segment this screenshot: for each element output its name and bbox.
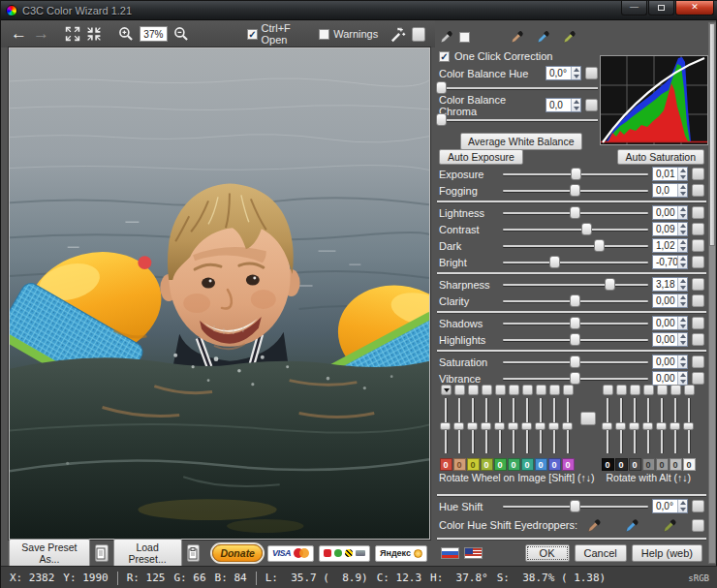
clarity-thumb[interactable] (570, 294, 580, 307)
lightness-spinbox[interactable]: 0,00 (652, 205, 688, 220)
vibrance-slider[interactable] (503, 371, 648, 386)
gray-vslider[interactable] (641, 398, 655, 453)
minimize-button[interactable]: — (621, 1, 647, 15)
shadows-reset-button[interactable] (692, 317, 704, 329)
dark-reset-button[interactable] (692, 239, 704, 252)
vthumb[interactable] (548, 422, 559, 430)
gray-mini-button[interactable] (643, 385, 654, 395)
exposure-thumb[interactable] (571, 168, 581, 180)
green-eyedropper-icon[interactable] (562, 29, 577, 45)
one-click-checkbox[interactable]: ✓ (439, 51, 450, 62)
help-button[interactable]: Help (web) (632, 544, 702, 562)
vthumb[interactable] (683, 422, 694, 430)
gray-vslider[interactable] (682, 398, 696, 453)
blue-hue-eyedropper-icon[interactable] (624, 517, 640, 534)
hue-mini-button[interactable] (509, 385, 519, 395)
highlights-slider[interactable] (503, 332, 648, 347)
vthumb[interactable] (656, 422, 667, 430)
contrast-thumb[interactable] (581, 223, 592, 235)
spin-arrows[interactable] (677, 356, 687, 368)
cancel-button[interactable]: Cancel (575, 544, 627, 562)
spin-arrows[interactable] (677, 206, 687, 219)
hue-shift-thumb[interactable] (570, 500, 580, 512)
close-button[interactable]: ✕ (675, 1, 714, 15)
gray-value-box[interactable]: 0 (642, 458, 655, 471)
hue-mini-button[interactable] (536, 385, 546, 395)
vthumb[interactable] (629, 422, 639, 430)
gray-vslider[interactable] (655, 398, 669, 453)
vthumb[interactable] (535, 422, 546, 430)
exposure-reset-button[interactable] (692, 168, 704, 180)
hue-vslider[interactable] (439, 398, 452, 453)
vthumb[interactable] (602, 422, 612, 430)
olive-hue-eyedropper-icon[interactable] (662, 517, 678, 534)
gray-mini-button[interactable] (684, 385, 695, 395)
hue-mini-button[interactable] (549, 385, 560, 395)
gray-value-box[interactable]: 0 (656, 458, 669, 471)
spin-arrows[interactable] (677, 256, 687, 268)
bright-thumb[interactable] (549, 256, 560, 268)
hue-shift-reset-button[interactable] (692, 500, 704, 512)
cb-hue-spinbox[interactable]: 0,0° (546, 66, 581, 80)
fit-expand-button[interactable] (65, 25, 80, 43)
exposure-slider[interactable] (503, 167, 648, 181)
hue-value-box[interactable]: 0 (453, 458, 466, 471)
bright-spinbox[interactable]: -0,70 (652, 255, 688, 269)
bright-reset-button[interactable] (692, 256, 704, 268)
cb-chroma-thumb[interactable] (436, 113, 447, 126)
cb-hue-slider[interactable] (439, 81, 598, 95)
hue-vslider[interactable] (452, 398, 466, 453)
spin-down-icon[interactable] (678, 174, 687, 181)
lightness-thumb[interactable] (570, 206, 580, 219)
vthumb[interactable] (453, 422, 464, 430)
gray-eyedropper-icon[interactable] (439, 29, 454, 45)
spin-down-icon[interactable] (678, 301, 687, 308)
gray-value-box[interactable]: 0 (670, 458, 682, 471)
gray-value-box[interactable]: 0 (615, 458, 628, 471)
highlights-reset-button[interactable] (692, 333, 704, 346)
exposure-spinbox[interactable]: 0,01 (652, 167, 688, 181)
clarity-spinbox[interactable]: 0,00 (652, 294, 688, 308)
russian-language-flag[interactable] (441, 547, 459, 559)
maximize-button[interactable] (648, 1, 674, 15)
hue-vslider[interactable] (520, 398, 534, 453)
auto-exposure-button[interactable]: Auto Exposure (439, 149, 523, 165)
hue-value-box[interactable]: 0 (481, 458, 493, 471)
gray-value-box[interactable]: 0 (602, 458, 614, 471)
spin-down-icon[interactable] (678, 191, 687, 198)
lightness-slider[interactable] (503, 205, 648, 220)
one-click-correction-option[interactable]: ✓ One Click Correction (439, 50, 598, 62)
gray-mini-button[interactable] (603, 385, 613, 395)
spin-down-icon[interactable] (678, 246, 687, 253)
gray-mini-button[interactable] (657, 385, 668, 395)
ctrl-f-checkbox[interactable]: ✓ (247, 29, 257, 40)
hue-value-box[interactable]: 0 (535, 458, 547, 471)
gray-value-box[interactable]: 0 (683, 458, 696, 471)
cb-hue-reset-button[interactable] (585, 67, 598, 79)
fogging-slider[interactable] (503, 183, 648, 198)
hue-value-box[interactable]: 0 (521, 458, 534, 471)
hue-mini-button[interactable] (454, 385, 465, 395)
scrollbar-thumb[interactable] (709, 23, 715, 246)
hue-value-box[interactable]: 0 (494, 458, 507, 471)
contrast-spinbox[interactable]: 0,09 (652, 222, 688, 236)
saturation-reset-button[interactable] (692, 356, 704, 368)
cb-hue-spin-arrows[interactable] (571, 67, 580, 79)
sharpness-reset-button[interactable] (692, 278, 704, 291)
cb-chroma-spinbox[interactable]: 0,0 (546, 98, 581, 112)
load-preset-button[interactable]: Load Preset... (113, 539, 182, 568)
dropper-option-checkbox[interactable] (459, 32, 470, 43)
zoom-level-input[interactable]: 37% (140, 26, 168, 42)
highlights-thumb[interactable] (570, 333, 580, 346)
fogging-thumb[interactable] (570, 184, 580, 197)
spin-down-icon[interactable] (678, 230, 687, 236)
vthumb[interactable] (521, 422, 532, 430)
shadows-spinbox[interactable]: 0,00 (652, 316, 688, 330)
spin-down-icon[interactable] (678, 324, 687, 330)
gray-vslider[interactable] (628, 398, 641, 453)
spin-down-icon[interactable] (678, 340, 687, 347)
vthumb[interactable] (508, 422, 518, 430)
cb-chroma-reset-button[interactable] (585, 99, 598, 111)
gray-mini-button[interactable] (616, 385, 627, 395)
clarity-slider[interactable] (503, 294, 648, 308)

-.-.-

§ **What to work on**:
Review the entries above and return every line where "bright" appears.

§ **Your response**:
bright-thumb[interactable] (549, 256, 560, 268)
bright-spinbox[interactable]: -0,70 (652, 255, 688, 269)
bright-reset-button[interactable] (692, 256, 704, 268)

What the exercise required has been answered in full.